Als Entschädigung für ein geplatztes Mittagessen wird man dann mit einer Eintrittskarte fürs Theater überrascht, in einem Moment, in dem man sich schon mit seiner Einsamkeit und einem Film abgefunden hat. Jeder Tag bringt immer etwas Neues mit sich – sei es im positiven oder negativen Sinne. Ein kurzer Anruf und schon bin ich auf dem Weg zum Casa del Teatro Nacional: Pintura Performance. Aktionskunst. Eine Art Theater, die man hier in Kolumbien nur sehr selten zu sehen bekommt. Rosario Jaramillo, eine der wichtigsten Schauspielerinnen inszeniert sich selbst und ihren nackten Körper in Entre nosotros La Folie als Homenage an ihren verstorbenen Bruder Lorenzo. Eine spannende Auseinandersetzung mit Homosexualität, Körper und Tod. Auch ist es seltsam mit einem aguardiente begrüßt zu werden. Nach einer kurzen Pause lässt Juan Aldana in seinem Werk No es lo mismo Dinamarca que Cundinamarca (Cundinamarca ist nicht da gleiche wie Dänemark) Worte auf der Mauer wachsen, die zwischen uns wächst. Eine zeitgenössische Interpretation des Hamlets. Beides sind atemberaubende Arbeiten, aber auch schwierig, erdrückend. Im Anschluss gibt es ein Glas Wein frei aufs Haus. Das ist das gute am Journalistendasein, man muss weder für die Eintrittskarte, noch für die Getränke zahlen (und Wein hier ist leider purer Luxus). Aber man hat ja auch eine Aufgabe, es geht nicht nur ums Genießen, sondern auch um Kritik. Mit jeder Ausstellung, jedem Theaterstück ergibt sich auch ein weiteres Stück Arbeit.

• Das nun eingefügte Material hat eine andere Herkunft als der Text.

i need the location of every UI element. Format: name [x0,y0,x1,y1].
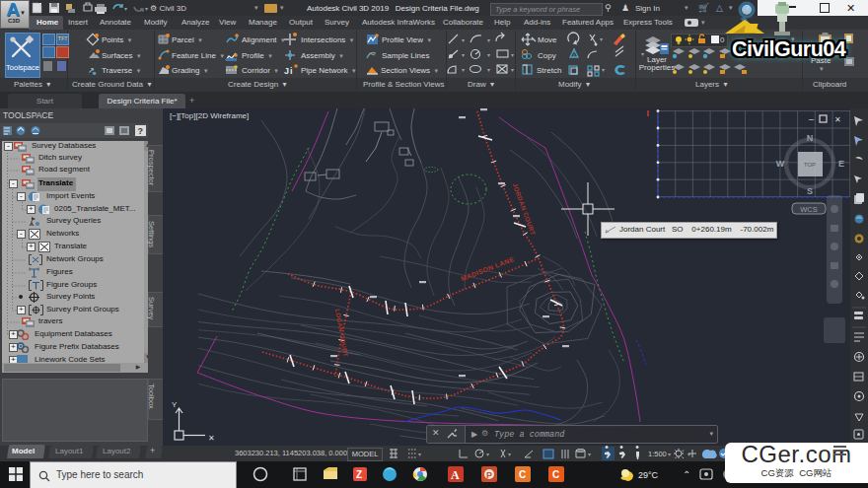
svg-text:▾: ▾ [511,52,514,58]
svg-text:29°C: 29°C [638,470,659,480]
svg-text:▾: ▾ [462,37,465,43]
svg-text:?: ? [138,126,144,136]
svg-text:▾: ▾ [418,452,421,457]
svg-text:i: i [290,66,293,76]
svg-text:TOP: TOP [804,162,816,168]
svg-text:WCS: WCS [800,205,818,214]
svg-text:■: ■ [93,70,97,76]
svg-text:▾: ▾ [588,452,591,457]
svg-text:[−][Top][2D Wireframe]: [−][Top][2D Wireframe] [170,111,249,120]
svg-text:N: N [807,133,814,143]
svg-text:▾: ▾ [487,37,490,43]
svg-text:▾: ▾ [462,67,465,73]
svg-text:▾: ▾ [145,6,148,12]
svg-text:A: A [451,468,460,482]
svg-text:Y: Y [172,400,178,409]
svg-text:E: E [838,159,844,169]
svg-text:▾: ▾ [668,452,671,457]
svg-text:C: C [552,469,559,480]
svg-text:▾: ▾ [487,67,490,73]
svg-text:▾: ▾ [462,52,465,58]
svg-text:▾: ▾ [600,36,603,42]
svg-text:C: C [519,469,526,480]
svg-text:MADISON LANE: MADISON LANE [460,255,515,282]
svg-text:▾: ▾ [124,6,127,12]
svg-text:▾: ▾ [602,67,605,73]
svg-text:✕: ✕ [208,434,215,443]
svg-text:▾: ▾ [486,452,489,457]
svg-text:▾: ▾ [487,52,490,58]
svg-text:✕: ✕ [834,115,841,124]
svg-text:▾: ▾ [508,452,511,457]
svg-text:–: – [809,114,814,124]
svg-text:⌃: ⌃ [683,469,690,480]
svg-text:J: J [284,66,289,76]
svg-text:P: P [486,470,492,480]
svg-text:1:500: 1:500 [648,450,667,458]
svg-text:▾: ▾ [511,67,514,73]
svg-text:W: W [776,159,785,169]
svg-text:S: S [807,186,813,196]
svg-text:Z: Z [356,469,362,480]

Nächste Woche ist es dann endlich soweit: Die nächste Ausgabe der monatlich erscheinenden Zeitung The City Paper wird gedruckt. 24 Seiten und drei davon sind von mir ausgefüllt. Ein großer Artikel und zwei Rezensionen. So langsam steigt die Nervosität an. Eine erste wirkliche Veröffentlichung meines Schreibens in einem Print-Medium. (Wenn man mal Berichte in der Vereinszeitung außer Acht lässt.) Wer weiß wie viele Augenpaare meinen Artikel lesen werden. Mittlerweile haben wir eine Auflage von 11.000 Zeitungen. Vor allem Ausländer hier in Bogotá werden mein Geschreibsel lesen. Spannung pur.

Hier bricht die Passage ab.